İrlanda başkanı, parlamenter bir cumhuriyet içinde teknik olarak törensel bir görev üstlense de, doğrudan seçimle gelmesi yumuşak etki ve moral otorite sağlıyor. Michael D. Higgins, görevdeyken hükümeti zaman zaman eleştirmiş ve makamın algısını değiştirmişti. Başkanın iki temel yetkisi; Taoiseach’in Dáil’i feshetme talebini reddetmek ve yasayı Anayasa Mahkemesi’ne göndermek. Tarihsel olarak bu yetkiler nadiren kullanıldı.
Seçim, çoğunlukla ikinci dereceden bir yarış işlevi görüyor; muhalefet partileri, merkezi sağ koalisyona karşı halkın görüşünü ölçme fırsatı buluyor.
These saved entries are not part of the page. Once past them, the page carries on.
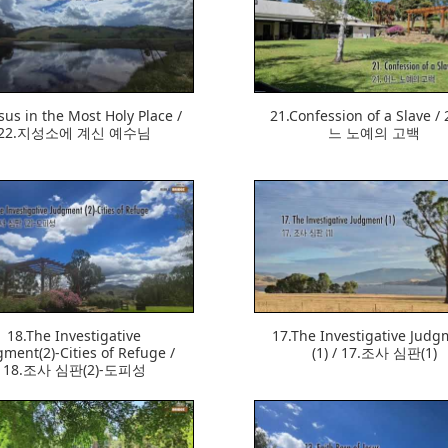
382
420
sus in the Most Holy Place /
21.Confession of a Slave /
22.지성소에 계신 예수님
느 노예의 고백
369
362
18.The Investigative
17.The Investigative Judg
ment(2)-Cities of Refuge /
(1) / 17.조사 심판(1)
18.조사 심판(2)-도피성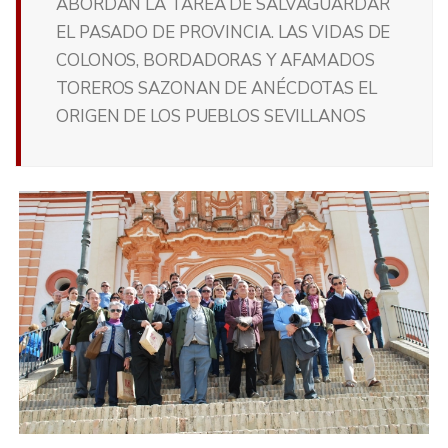
ABORDAN LA TAREA DE SALVAGUARDAR
EL PASADO DE PROVINCIA. LAS VIDAS DE
COLONOS, BORDADORAS Y AFAMADOS
TOREROS SAZONAN DE ANÉCDOTAS EL
ORIGEN DE LOS PUEBLOS SEVILLANOS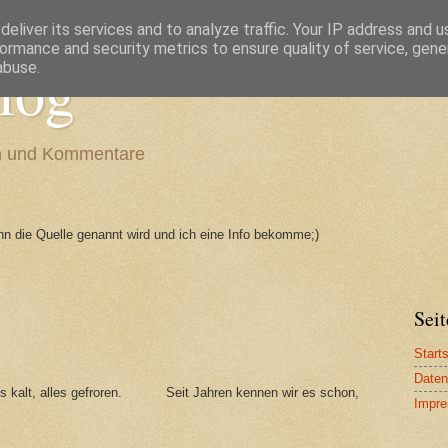
eliver its services and to analyze traffic. Your IP address and 
ormance and security metrics to ensure quality of service, gen
log
abuse.
en und Kommentare
enn die Quelle genannt wird und ich eine Info bekomme;)
Seit
Starts
Daten
st's kalt, alles gefroren. Seit Jahren kennen wir es schon,
Impr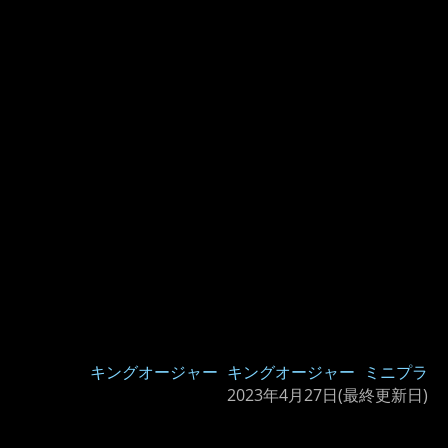
キングオージャー
キングオージャー
ミニプラ
2023年4月27日
(最終更新日)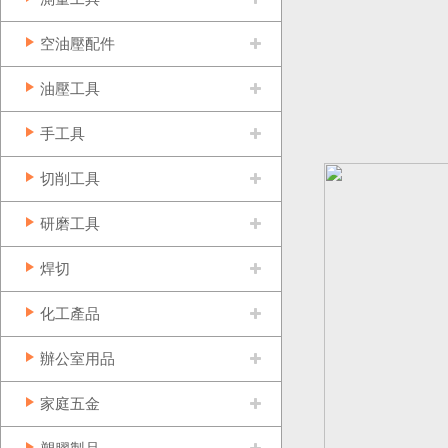
空油壓配件
油壓工具
手工具
切削工具
研磨工具
焊切
化工產品
辦公室用品
家庭五金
Ancak zafer, hükümet değişikliği anlamına gelmeyebilir. 2018’de Higgins, oyların %56’sını almış, ama partisi sonraki genel seçimlerde ivme kazanamamıştı.
Bu seçimde katılımın düşük olması bekleniyor. Anketler, oy vereceklerin yarısının adayları temsil etmediğini düşündüğünü gösteriyor. Genç seçmenlerin Connolly’e olan ilgisi yüksek olsa da, sandığa gidip gitmeyecekleri sonucu belirleyecek.